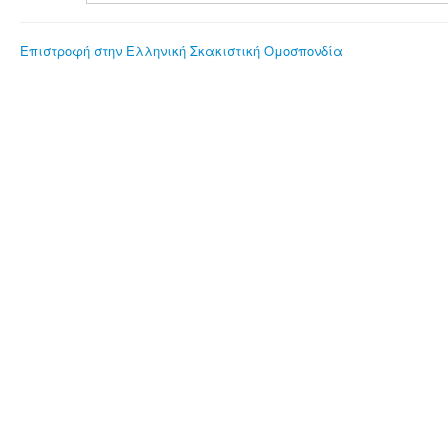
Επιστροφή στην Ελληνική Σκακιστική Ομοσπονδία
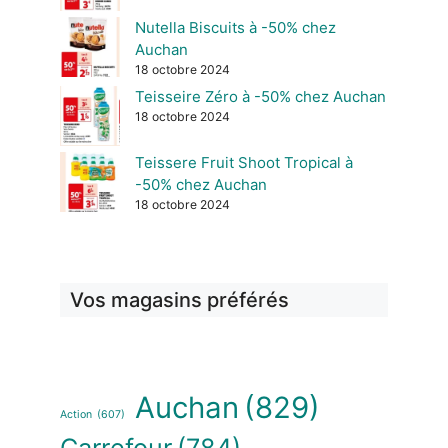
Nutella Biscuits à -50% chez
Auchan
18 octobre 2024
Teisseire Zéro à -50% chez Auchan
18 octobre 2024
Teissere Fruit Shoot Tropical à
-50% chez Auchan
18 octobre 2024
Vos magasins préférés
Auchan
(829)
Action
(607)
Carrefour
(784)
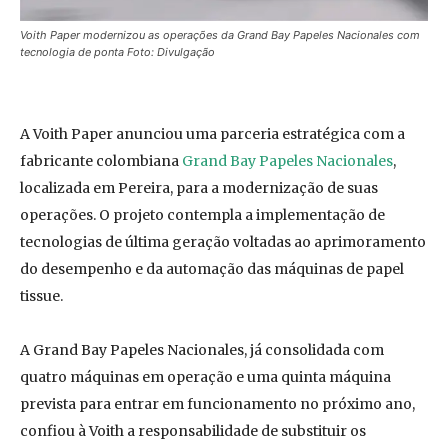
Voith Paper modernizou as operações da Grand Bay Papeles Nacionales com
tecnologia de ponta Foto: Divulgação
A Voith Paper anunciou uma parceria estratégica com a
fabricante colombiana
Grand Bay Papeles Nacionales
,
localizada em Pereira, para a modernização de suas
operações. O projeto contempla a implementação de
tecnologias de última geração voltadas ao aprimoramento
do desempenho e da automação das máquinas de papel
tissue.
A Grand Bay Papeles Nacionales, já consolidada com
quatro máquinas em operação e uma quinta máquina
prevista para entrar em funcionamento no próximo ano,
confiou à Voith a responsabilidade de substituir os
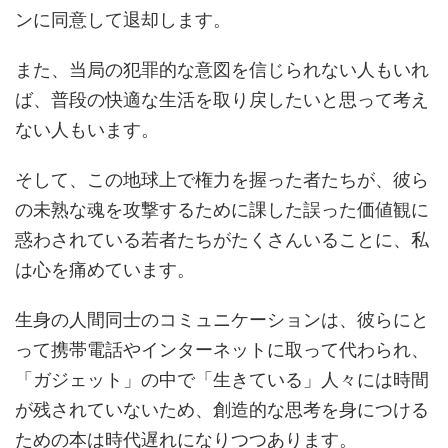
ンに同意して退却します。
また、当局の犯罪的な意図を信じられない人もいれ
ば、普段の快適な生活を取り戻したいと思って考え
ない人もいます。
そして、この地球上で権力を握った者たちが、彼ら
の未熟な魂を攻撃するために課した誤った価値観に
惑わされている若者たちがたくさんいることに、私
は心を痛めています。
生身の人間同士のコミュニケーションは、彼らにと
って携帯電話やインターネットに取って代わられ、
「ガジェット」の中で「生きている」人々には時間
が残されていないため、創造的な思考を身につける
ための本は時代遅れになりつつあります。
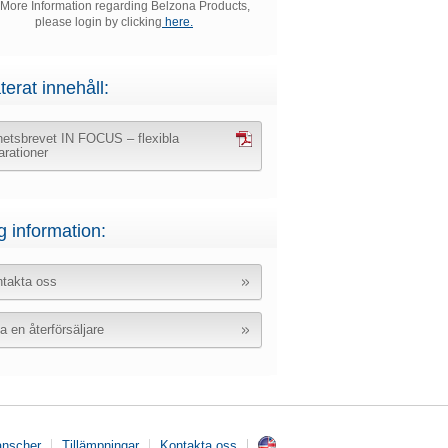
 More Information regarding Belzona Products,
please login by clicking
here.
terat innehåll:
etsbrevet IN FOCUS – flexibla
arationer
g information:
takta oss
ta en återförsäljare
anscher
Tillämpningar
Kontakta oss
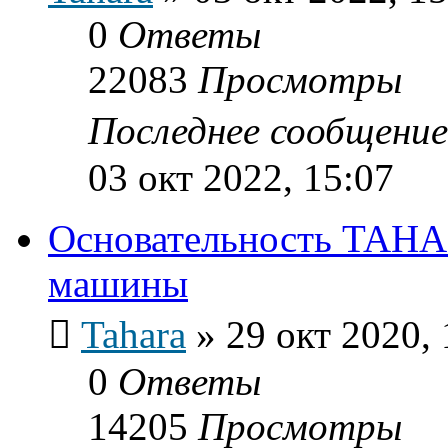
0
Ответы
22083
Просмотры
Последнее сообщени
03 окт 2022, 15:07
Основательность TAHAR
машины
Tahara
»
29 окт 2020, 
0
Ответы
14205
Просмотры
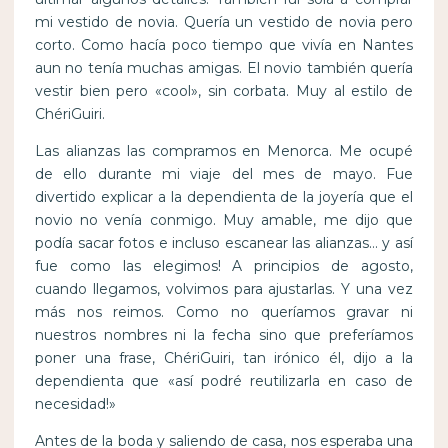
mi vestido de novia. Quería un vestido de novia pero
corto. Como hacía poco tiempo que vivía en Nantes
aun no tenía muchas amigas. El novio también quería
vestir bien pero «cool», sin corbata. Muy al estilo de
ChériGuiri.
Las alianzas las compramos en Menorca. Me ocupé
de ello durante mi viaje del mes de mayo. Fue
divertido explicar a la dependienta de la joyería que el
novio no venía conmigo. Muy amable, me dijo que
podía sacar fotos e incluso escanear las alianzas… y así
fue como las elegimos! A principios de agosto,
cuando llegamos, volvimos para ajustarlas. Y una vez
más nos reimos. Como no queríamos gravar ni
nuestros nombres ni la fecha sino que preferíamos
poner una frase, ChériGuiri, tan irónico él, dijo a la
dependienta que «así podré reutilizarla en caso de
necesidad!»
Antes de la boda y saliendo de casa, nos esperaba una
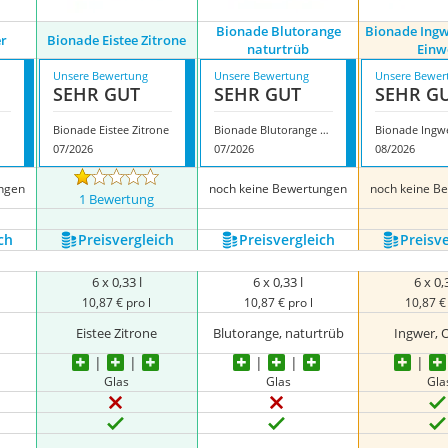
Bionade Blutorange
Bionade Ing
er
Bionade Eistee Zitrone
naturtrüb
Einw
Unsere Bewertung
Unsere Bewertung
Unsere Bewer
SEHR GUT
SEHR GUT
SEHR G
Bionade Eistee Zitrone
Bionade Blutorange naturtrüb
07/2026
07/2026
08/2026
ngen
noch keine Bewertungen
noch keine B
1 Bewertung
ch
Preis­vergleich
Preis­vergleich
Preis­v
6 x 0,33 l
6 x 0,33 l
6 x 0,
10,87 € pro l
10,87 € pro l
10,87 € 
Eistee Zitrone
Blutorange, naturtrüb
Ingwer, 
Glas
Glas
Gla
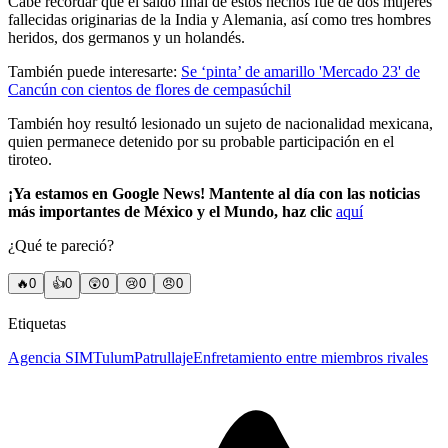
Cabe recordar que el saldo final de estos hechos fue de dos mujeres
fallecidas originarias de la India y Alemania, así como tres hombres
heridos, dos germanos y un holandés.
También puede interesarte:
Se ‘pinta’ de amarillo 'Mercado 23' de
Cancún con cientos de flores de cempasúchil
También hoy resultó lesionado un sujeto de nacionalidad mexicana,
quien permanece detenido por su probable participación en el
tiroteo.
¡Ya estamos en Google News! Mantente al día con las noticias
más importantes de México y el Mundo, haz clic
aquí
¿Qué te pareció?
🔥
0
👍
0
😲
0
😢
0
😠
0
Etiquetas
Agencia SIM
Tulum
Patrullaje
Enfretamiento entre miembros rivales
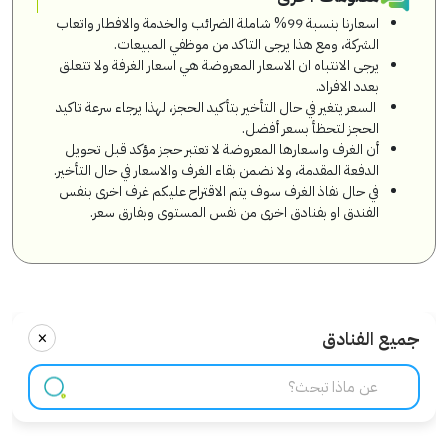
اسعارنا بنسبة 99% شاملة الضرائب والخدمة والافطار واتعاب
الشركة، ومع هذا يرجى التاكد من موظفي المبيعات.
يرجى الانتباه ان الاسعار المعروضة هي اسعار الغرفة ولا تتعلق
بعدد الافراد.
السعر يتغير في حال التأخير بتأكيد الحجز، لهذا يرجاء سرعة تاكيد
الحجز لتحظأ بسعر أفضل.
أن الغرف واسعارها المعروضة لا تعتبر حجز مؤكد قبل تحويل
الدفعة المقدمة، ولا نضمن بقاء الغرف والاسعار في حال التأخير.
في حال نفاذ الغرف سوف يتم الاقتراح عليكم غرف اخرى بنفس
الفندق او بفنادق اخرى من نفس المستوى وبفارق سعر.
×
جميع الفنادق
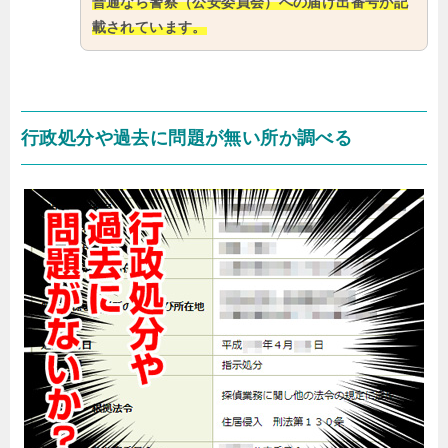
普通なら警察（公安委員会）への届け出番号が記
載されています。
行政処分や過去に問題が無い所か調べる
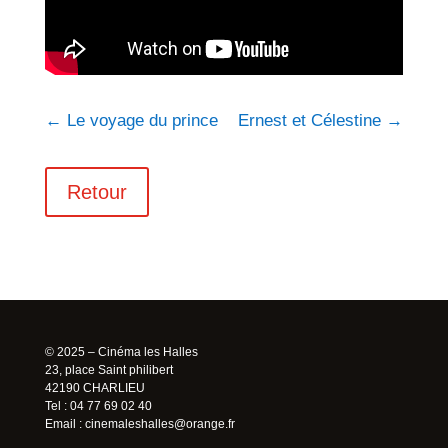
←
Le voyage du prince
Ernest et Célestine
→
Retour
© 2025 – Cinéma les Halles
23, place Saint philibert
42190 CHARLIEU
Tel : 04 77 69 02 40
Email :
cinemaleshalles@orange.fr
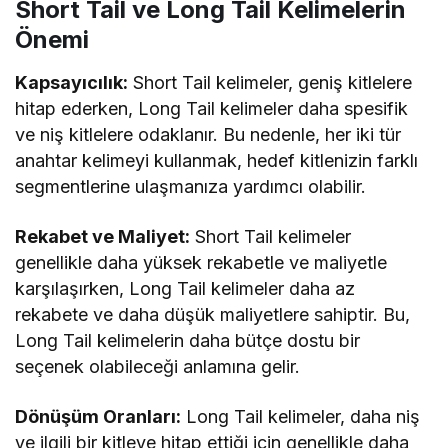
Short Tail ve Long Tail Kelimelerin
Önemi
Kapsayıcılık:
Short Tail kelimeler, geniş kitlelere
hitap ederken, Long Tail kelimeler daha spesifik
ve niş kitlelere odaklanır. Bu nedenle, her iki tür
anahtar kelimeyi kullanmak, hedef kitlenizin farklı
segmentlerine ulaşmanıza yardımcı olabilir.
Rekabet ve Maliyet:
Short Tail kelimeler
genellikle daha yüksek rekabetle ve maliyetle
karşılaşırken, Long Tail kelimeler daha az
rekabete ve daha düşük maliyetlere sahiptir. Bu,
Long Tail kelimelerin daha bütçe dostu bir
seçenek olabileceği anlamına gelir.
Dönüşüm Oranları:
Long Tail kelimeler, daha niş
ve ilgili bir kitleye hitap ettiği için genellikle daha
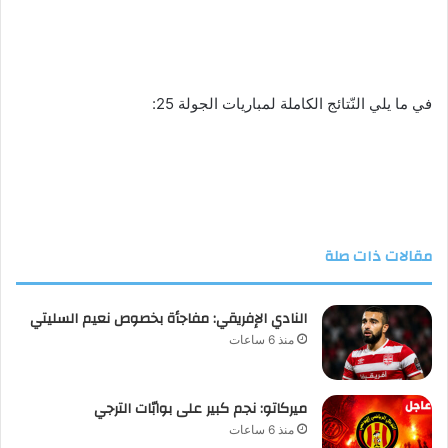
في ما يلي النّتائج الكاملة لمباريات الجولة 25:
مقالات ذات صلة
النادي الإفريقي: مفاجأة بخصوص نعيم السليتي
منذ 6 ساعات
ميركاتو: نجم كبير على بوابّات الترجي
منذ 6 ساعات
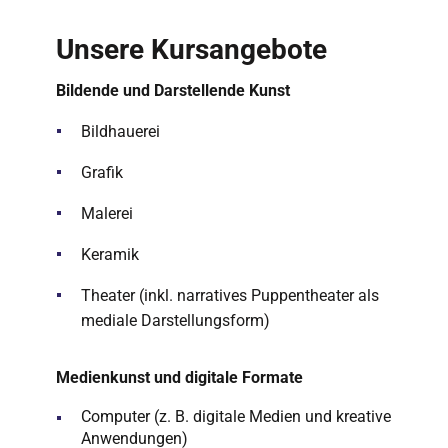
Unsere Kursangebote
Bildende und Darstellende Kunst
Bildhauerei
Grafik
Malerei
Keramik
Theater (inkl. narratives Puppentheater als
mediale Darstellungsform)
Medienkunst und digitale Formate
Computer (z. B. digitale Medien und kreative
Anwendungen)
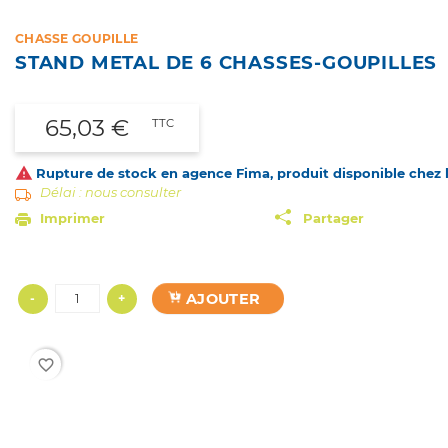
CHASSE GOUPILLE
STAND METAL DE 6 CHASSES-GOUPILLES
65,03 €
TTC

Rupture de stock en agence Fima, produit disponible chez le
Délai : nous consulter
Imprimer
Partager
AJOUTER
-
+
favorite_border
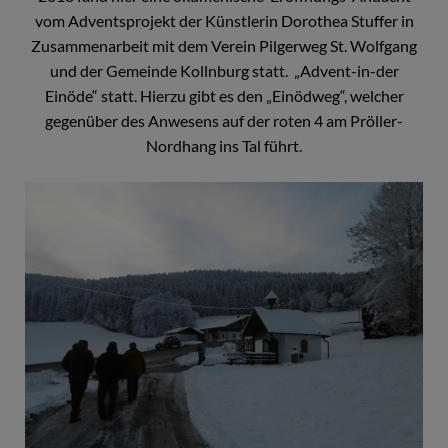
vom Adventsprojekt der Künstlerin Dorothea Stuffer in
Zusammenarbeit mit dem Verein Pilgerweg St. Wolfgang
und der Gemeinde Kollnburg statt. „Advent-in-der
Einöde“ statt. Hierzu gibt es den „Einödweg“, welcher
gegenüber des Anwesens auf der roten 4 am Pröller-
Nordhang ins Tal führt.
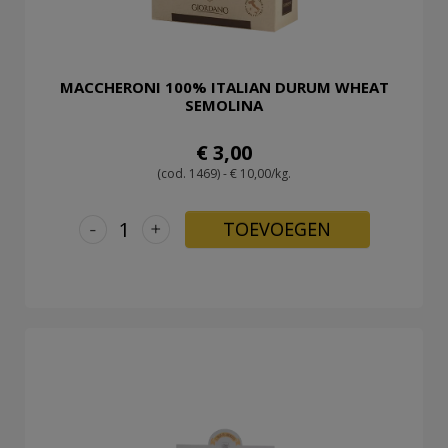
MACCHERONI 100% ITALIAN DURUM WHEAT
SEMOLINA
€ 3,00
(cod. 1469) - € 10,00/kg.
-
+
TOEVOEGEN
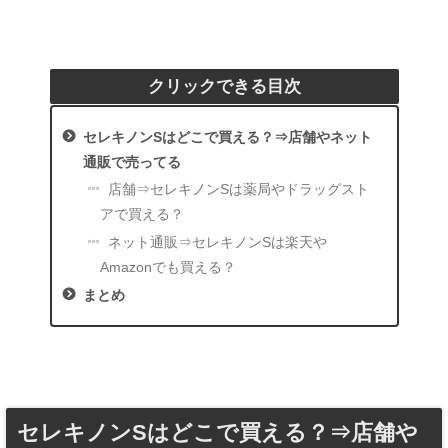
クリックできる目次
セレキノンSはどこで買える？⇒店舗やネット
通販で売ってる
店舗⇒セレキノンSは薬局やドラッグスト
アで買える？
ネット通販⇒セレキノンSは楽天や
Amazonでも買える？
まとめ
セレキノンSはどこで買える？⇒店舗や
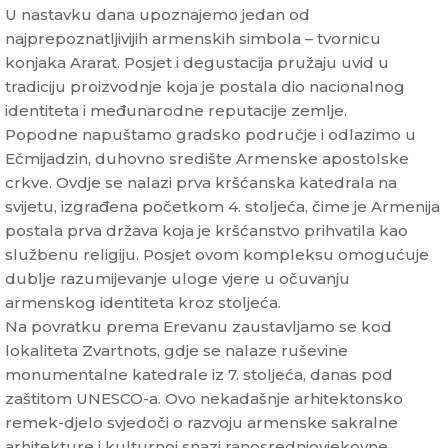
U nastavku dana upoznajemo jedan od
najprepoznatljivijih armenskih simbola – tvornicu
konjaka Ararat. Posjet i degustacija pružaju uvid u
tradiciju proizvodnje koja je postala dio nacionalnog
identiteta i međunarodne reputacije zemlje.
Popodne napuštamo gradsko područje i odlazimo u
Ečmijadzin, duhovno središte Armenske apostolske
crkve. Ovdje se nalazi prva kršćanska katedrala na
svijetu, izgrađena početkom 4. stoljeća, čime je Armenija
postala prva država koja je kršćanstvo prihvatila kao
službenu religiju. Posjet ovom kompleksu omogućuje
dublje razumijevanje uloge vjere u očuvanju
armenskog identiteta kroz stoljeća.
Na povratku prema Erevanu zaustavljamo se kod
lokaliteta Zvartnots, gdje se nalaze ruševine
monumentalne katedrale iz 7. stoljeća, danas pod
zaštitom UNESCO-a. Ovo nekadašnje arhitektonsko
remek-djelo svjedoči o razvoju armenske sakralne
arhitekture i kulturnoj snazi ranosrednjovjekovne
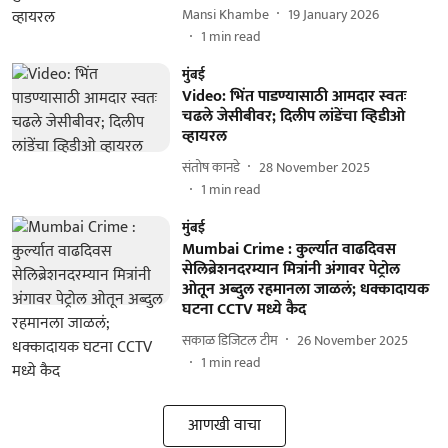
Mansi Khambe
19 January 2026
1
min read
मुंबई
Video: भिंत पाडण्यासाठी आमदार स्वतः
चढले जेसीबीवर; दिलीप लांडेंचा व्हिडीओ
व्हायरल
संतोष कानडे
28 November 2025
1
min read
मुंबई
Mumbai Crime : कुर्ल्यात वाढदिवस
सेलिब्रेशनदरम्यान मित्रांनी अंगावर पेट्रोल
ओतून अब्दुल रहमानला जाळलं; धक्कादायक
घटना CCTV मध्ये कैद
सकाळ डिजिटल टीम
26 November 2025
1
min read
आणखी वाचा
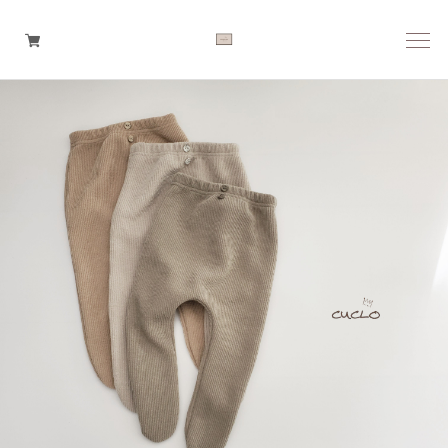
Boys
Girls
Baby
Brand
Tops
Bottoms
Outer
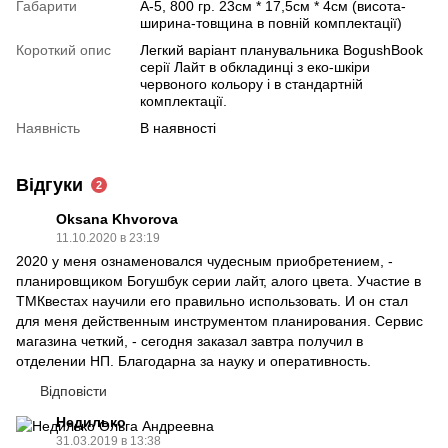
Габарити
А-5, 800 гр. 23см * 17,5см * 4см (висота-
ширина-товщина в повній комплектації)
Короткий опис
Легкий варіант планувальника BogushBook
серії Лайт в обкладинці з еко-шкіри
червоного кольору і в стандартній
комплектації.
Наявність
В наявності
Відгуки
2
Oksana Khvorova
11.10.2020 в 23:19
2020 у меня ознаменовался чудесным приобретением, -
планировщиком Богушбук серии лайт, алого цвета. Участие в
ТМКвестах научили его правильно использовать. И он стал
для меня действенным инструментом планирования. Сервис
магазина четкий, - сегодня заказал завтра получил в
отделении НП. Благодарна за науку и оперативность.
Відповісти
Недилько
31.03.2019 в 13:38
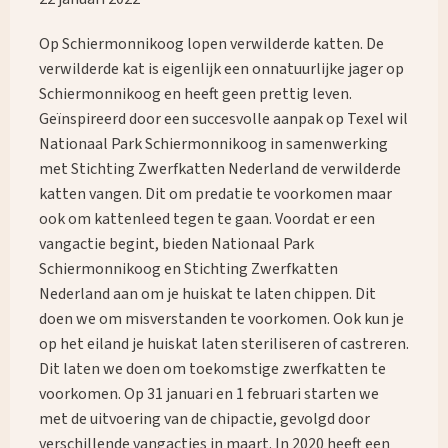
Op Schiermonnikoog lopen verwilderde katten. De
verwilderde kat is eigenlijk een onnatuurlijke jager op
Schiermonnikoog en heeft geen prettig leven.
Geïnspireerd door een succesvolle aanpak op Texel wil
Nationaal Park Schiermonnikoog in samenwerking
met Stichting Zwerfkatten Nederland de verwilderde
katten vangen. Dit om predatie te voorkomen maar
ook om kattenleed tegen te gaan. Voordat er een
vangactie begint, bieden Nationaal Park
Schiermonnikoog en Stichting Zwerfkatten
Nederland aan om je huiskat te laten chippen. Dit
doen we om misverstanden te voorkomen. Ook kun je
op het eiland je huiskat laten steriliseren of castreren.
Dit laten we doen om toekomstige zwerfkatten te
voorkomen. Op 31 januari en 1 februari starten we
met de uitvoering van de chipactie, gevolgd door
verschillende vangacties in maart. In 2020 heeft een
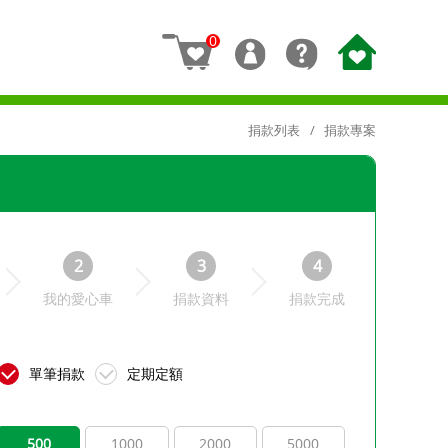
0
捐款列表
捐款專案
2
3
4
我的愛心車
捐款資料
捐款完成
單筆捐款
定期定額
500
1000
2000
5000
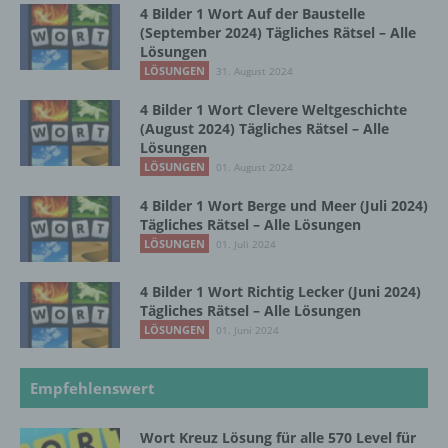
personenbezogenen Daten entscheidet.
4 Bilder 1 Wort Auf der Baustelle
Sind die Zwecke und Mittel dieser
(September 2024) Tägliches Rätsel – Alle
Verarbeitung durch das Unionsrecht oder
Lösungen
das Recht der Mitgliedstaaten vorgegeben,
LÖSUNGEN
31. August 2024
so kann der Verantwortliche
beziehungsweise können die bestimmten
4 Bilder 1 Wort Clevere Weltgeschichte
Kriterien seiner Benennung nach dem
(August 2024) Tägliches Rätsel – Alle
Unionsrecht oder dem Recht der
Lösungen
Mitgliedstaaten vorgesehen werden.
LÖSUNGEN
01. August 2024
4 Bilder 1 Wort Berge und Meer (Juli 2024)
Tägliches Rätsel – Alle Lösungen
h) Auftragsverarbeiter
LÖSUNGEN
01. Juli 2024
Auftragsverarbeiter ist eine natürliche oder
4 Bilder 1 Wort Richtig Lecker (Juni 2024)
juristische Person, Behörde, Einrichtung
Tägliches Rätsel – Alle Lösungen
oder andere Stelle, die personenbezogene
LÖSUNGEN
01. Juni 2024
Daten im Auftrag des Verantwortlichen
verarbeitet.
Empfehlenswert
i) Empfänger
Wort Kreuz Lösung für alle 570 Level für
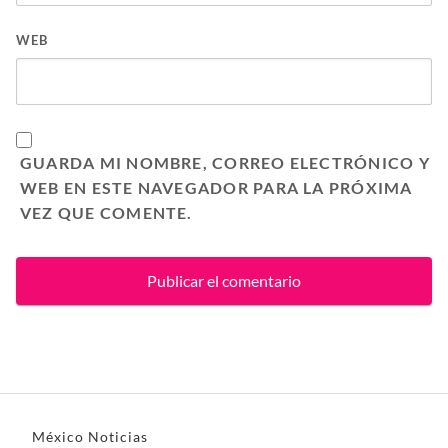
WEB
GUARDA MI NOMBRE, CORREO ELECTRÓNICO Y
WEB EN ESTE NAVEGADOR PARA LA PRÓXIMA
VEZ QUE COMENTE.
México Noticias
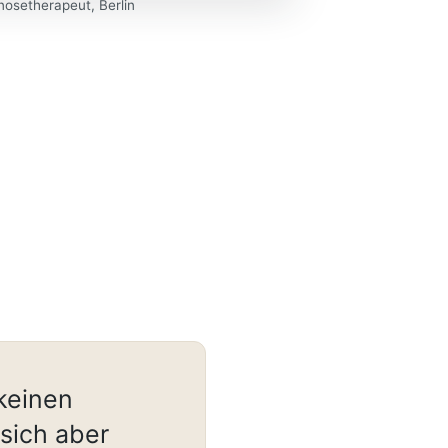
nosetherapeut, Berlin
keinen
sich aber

_PROBLEM_. Each line of the listing that contains the word "dijo" must be counted. Give only the resulting figure.

_FINAL ANSWER_. 2